Michael Jackson et Nostradamus

J’avais peut-être 10 ans. On était juste à côté du jardin, où ma mère faisait pousser des concombres presque en exclusivité. En croquant dans une tige de rhubarbe, Claudia Gobeil m’a annoncé que Notredamus (sic) avait prédit la fin du monde.

J’ai tremblé toute la soirée. J’étais tellement à côté de moi-même que ma mère m’a demandé si j’avais commencé à être menstruée. Pour que la conversation ne s’engage pas davantage sur le thème des serviettes et autres mots horrifiants, j’ai craché le morceau. À ce jour, je saisis mal pourquoi, devant mon visage vidé de son sang, elle m’a d’abord répondu que son nom était Nostradamus, me confirmant du coup qu’il avait existé. J’étais déjà assez étourdie, fallait qu’elle ajoute que le dernier pape serait Jean-Paul III.

À l’école, en catéchèse, on avait parlé de Jean-Paul II, on avait même appris son nom. Karol Wojtyła avait l’air vieux, et j’ai fait le calcul : la fin était proche. Vertige.

Finalement, il n’y a jamais eu de Jean-Paul III, et donc pas d’apocalypse. C’est probablement parce que pendant 10 ans, mon voeu de 11 h 11 a été que « la fin du monde n’arrive jamais ». Vous me remercierez plus tard.

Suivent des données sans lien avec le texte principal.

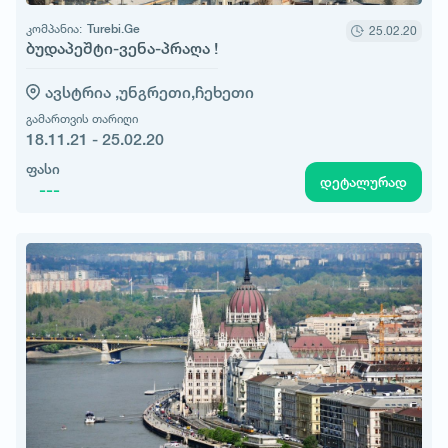
კომპანია:
Turebi.Ge
25.02.20
ბუდაპეშტი-ვენა-პრაღა !
ავსტრია ,
უნგრეთი,
ჩეხეთი
გამართვის თარიღი
18.11.21 - 25.02.20
ფასი
დეტალურად
---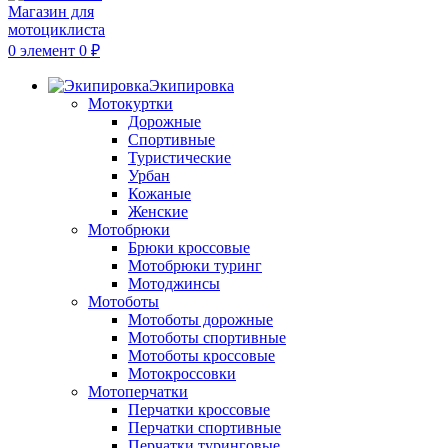
0
элемент
0
₽
Экипировка
Мотокуртки
Дорожные
Спортивные
Туристические
Урбан
Кожаные
Женские
Мотобрюки
Брюки кроссовые
Мотобрюки туринг
Мотоджинсы
Мотоботы
Мотоботы дорожные
Мотоботы спортивные
Мотоботы кроссовые
Мотокроссовки
Мотоперчатки
Перчатки кроссовые
Перчатки спортивные
Перчатки туринговые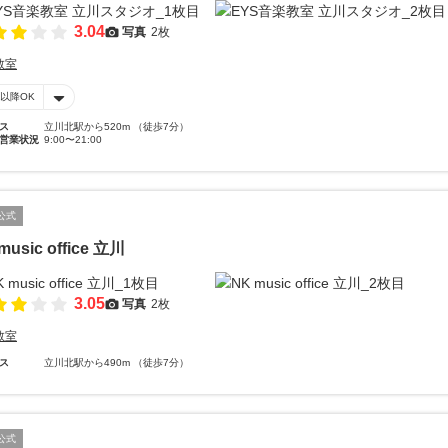
3.04
写真
2枚
教室
時以降OK
ス
立川北駅から520m （徒歩7分）
営業状況
9:00〜21:00
公式
music office 立川
3.05
写真
2枚
教室
ス
立川北駅から490m （徒歩7分）
公式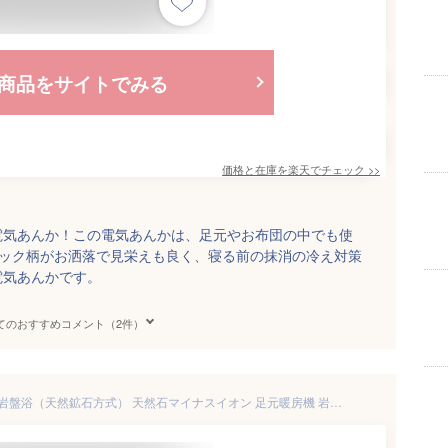
商品をサイトでみる
価格と在庫を
楽天
でチェック
>>
電気あんか！この電気あんかは、足元やお布団の中でも使
ェック柄がお洒落で見栄えも良く、寝る前の抹消の冷え対策
電気あんかです。
てのおすすめコメント（2件）
岩盤浴 平型あんか 電気アンカ 岩盤浴（天然鉱石方式） 天然石マイナスイオン 足元暖房機 岩盤浴マット 温熱マット ぽかぽかマット ホットマット 電気座布団 ホット座布団 足元暖房機 脚温機 足温機 足温器 足元電気マット 床暖房 電気マット 電気カーペット フットヒーター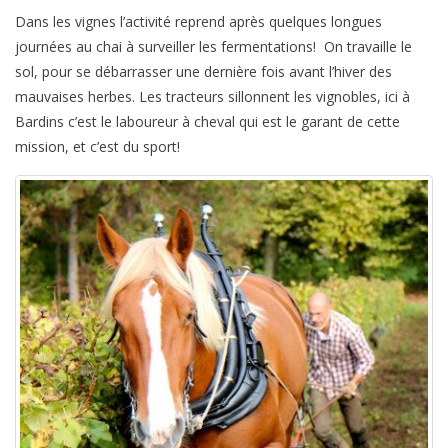
Dans les vignes l’activité reprend après quelques longues
journées au chai à surveiller les fermentations! On travaille le
sol, pour se débarrasser une dernière fois avant l’hiver des
mauvaises herbes. Les tracteurs sillonnent les vignobles, ici à
Bardins c’est le laboureur à cheval qui est le garant de cette
mission, et c’est du sport!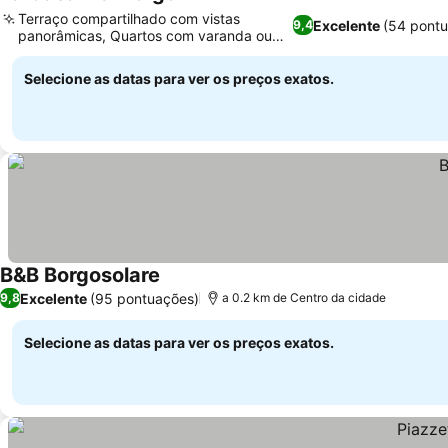
Terraço compartilhado com vistas
Excelente
(54 pont
9,4
panorâmicas, Quartos com varanda ou
terraço privativo
Selecione as datas para ver os preços exatos.
B&B Borgosolare
Excelente
(95 pontuações)
9,8
a 0.2 km de Centro da cidade
Selecione as datas para ver os preços exatos.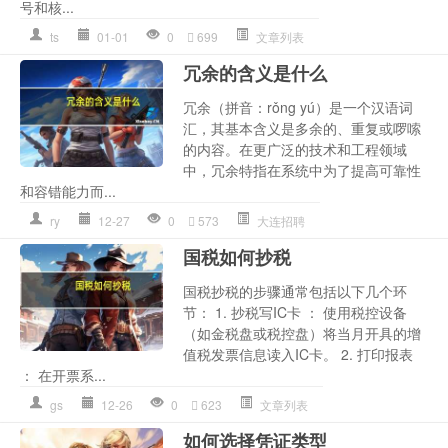
号和核...
ts
01-01
0
699
文章列表
冗余的含义是什么
冗余（拼音：rǒng yú）是一个汉语词
汇，其基本含义是多余的、重复或啰嗦
的内容。在更广泛的技术和工程领域
中，冗余特指在系统中为了提高可靠性
和容错能力而...
ry
12-27
0
573
大连招聘
国税如何抄税
国税抄税的步骤通常包括以下几个环
节： 1. 抄税写IC卡 ： 使用税控设备
（如金税盘或税控盘）将当月开具的增
值税发票信息读入IC卡。 2. 打印报表
： 在开票系...
gs
12-26
0
623
文章列表
如何选择凭证类型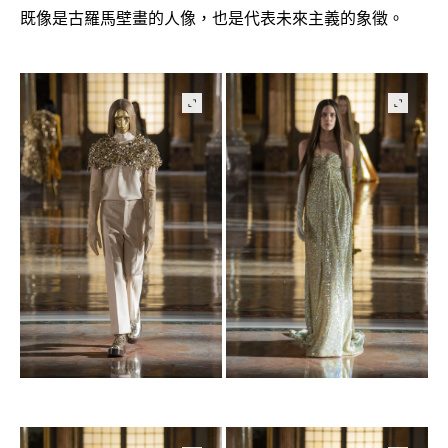
既像是古羅馬壁畫的人像
也是代表未來主義的象徵。
，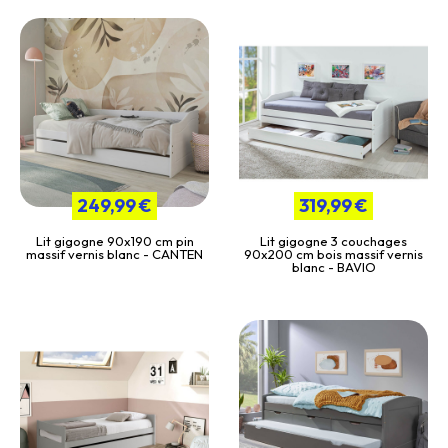
249,99 €
319,99 €
Lit gigogne 90x190 cm pin
Lit gigogne 3 couchages
massif vernis blanc - CANTEN
90x200 cm bois massif vernis
blanc - BAVIO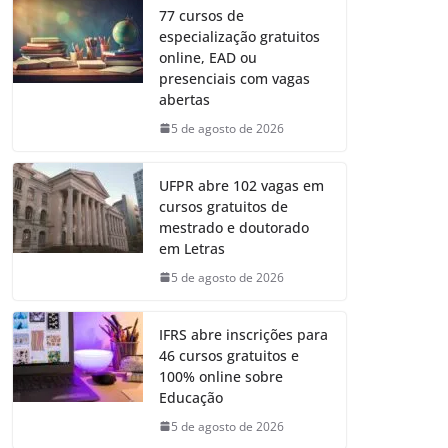
77 cursos de
especialização gratuitos
online, EAD ou
presenciais com vagas
abertas
5 de agosto de 2026
UFPR abre 102 vagas em
cursos gratuitos de
mestrado e doutorado
em Letras
5 de agosto de 2026
IFRS abre inscrições para
46 cursos gratuitos e
100% online sobre
Educação
5 de agosto de 2026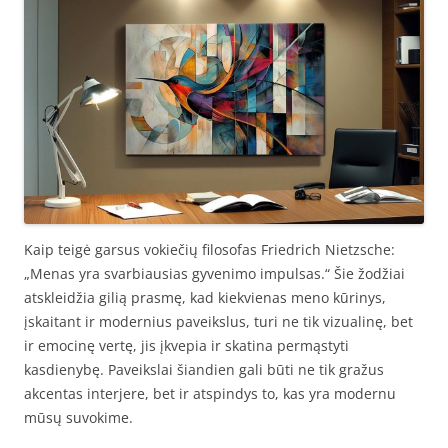
Kaip teigė garsus vokiečių filosofas Friedrich Nietzsche:
„Menas yra svarbiausias gyvenimo impulsas.“ Šie žodžiai
atskleidžia gilią prasmę, kad kiekvienas meno kūrinys,
įskaitant ir modernius paveikslus, turi ne tik vizualinę, bet
ir emocinę vertę, jis įkvepia ir skatina permąstyti
kasdienybę. Paveikslai šiandien gali būti ne tik gražus
akcentas interjere, bet ir atspindys to, kas yra modernu
mūsų suvokime.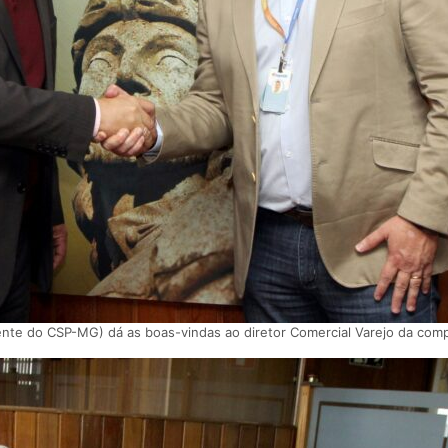
ente do CSP-MG) dá as boas-vindas ao diretor Comercial Varejo da comp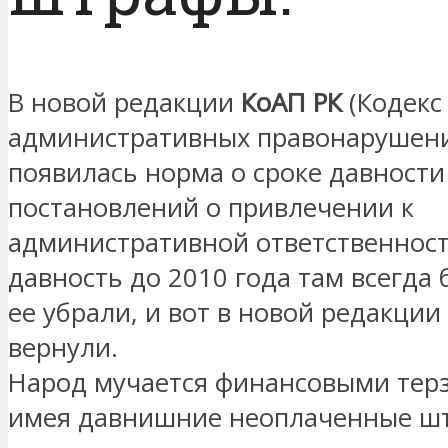
В новой редакции
КоАП РК
(Кодекс
административных правонарушени
появилась норма о сроке давност
постановлений о привлечении к
административной ответственност
давность до 2010 года там всегда 
ее убрали, и вот в новой редакции
вернули.
Народ мучается финансовыми тер
имея давнишние неоплаченные ш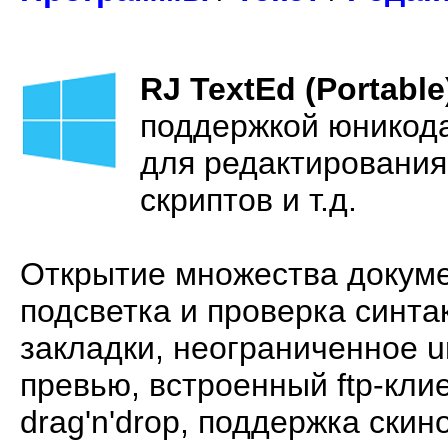
RJ TextEd (Portable
поддержкой юникод
для редактирования 
скриптов и т.д.
Открытие множества докуме
подсветка и проверка синтак
закладки, неограниченное un
превью, встроенный ftp-кли
drag'n'drop, поддержка скин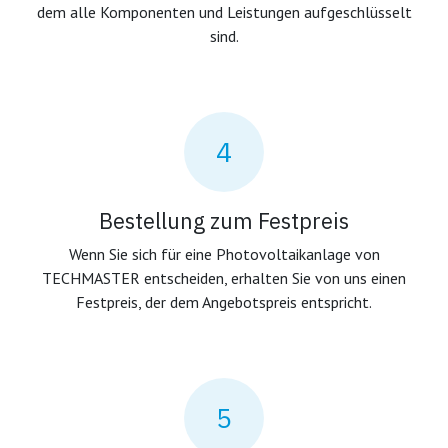
dem alle Komponenten und Leistungen aufgeschlüsselt
sind.
4
Bestellung zum Festpreis
Wenn Sie sich für eine Photovoltaikanlage von
TECHMASTER entscheiden, erhalten Sie von uns einen
Festpreis, der dem Angebotspreis entspricht.
5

Quelques années auparavant, j’étais couchée dans mon lit pour la nuit quand mon père est entré dans ma chambre pour m’annoncer que les cheveux de Michael Jackson avaient pris feu pendant le tournage d’une pub de Pepsi. Enfin, j’imagine qu’il était entré pour me souhaiter bonne nuit, et qu’il avait cru bon relayer la nouvelle en même temps; je vois mal pourquoi il serait monté du sous-sol uniquement pour me faire freaker avec des visions du crâne dégarni de ma vedette préférée. J’ai cru que j’allais être malade sur ma douillette à motifs égyptiens.

Le noeud dans le ventre, le loop, la perte de contrôle. L’anxiété.

Quand les deux épisodes anxieux les plus marquants de ton enfance concernent Michael Jackon circa Thriller et une affaire de fin des temps à côté d’un potager des années 80, on peut supposer que tu as eu une jeunesse heureuse et dénuée de tout drame.

Cela dit, la force de ces premières angoisses sur une tête presque neuve dont le plus gros stress quotidien jusque là consistait à trouver une bonne cachette pour la clé de son journal intime, ça soulève des questions : est-ce qu’on ne vit pas aujourd’hui avec possiblement ce même niveau d’anxiété chaque semaine, si ce n’est chaque jour, sans plus le réaliser? Ça ne me donne pas envie de lire un compte-rendu de l’état de mon système nerveux. Ou digestif. Et surtout des moyens malsains que mon corps a trouvés pour gérer chaque jour ces excès d’adrénaline.

Fixer le plafond de ma chambre à 4 h du matin en me répétant que je dois vraiment payer mon ticket de stationnement qui vient de doubler, je trouve que c’est une très mauvaise utilisation de mon temps. C’en est-tu un, ça, un mécanisme de gestion? Répartir les anxiogènes sur 24 heures? Eille, bravo. Mes cernes font dire que c’est moyennement au point.

Je n’ai pas vraiment de réponses à toutes ces questions. J’y pensais, en grignotant l’intérieur de ma bouche. Je ne m’angoisserai pas avec ça.